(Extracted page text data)
######

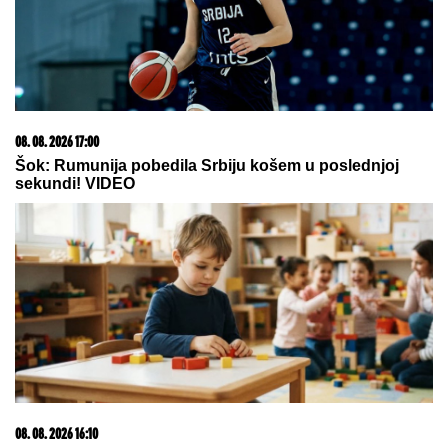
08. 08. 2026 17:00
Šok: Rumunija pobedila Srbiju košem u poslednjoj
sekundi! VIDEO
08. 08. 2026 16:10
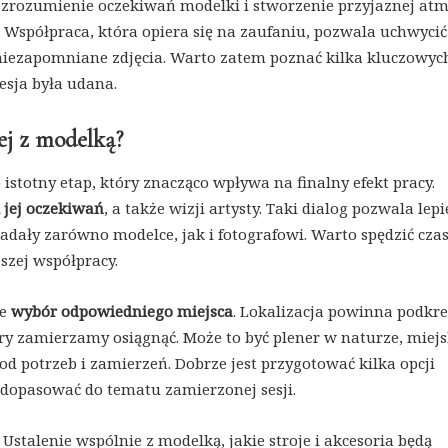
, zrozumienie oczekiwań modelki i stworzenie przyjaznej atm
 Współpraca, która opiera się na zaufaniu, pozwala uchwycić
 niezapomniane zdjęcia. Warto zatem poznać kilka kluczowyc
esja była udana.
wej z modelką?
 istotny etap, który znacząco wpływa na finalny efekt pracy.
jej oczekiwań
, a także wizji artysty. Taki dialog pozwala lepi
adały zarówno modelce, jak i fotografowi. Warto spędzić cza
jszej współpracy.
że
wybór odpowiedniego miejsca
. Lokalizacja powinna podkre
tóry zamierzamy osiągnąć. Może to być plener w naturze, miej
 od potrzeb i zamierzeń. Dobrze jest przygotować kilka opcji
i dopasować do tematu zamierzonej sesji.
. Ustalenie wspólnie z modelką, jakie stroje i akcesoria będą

######

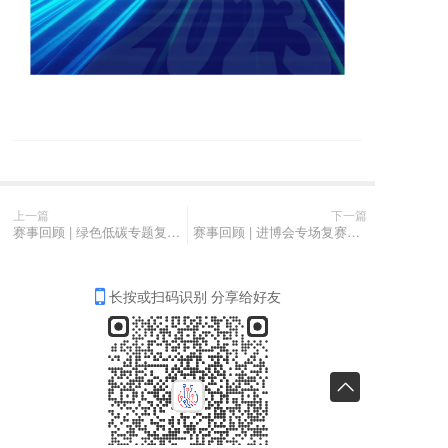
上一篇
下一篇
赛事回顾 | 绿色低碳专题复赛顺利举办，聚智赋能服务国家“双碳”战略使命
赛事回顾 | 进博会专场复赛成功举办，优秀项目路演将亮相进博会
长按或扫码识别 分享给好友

######

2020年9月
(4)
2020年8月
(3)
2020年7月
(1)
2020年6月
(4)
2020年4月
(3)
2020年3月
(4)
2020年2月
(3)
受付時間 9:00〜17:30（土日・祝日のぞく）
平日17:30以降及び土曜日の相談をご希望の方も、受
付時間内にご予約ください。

######

If the string "oczekiwań" appears in a line of the data above, that line counts. State how many such lines there are and nothing more.

2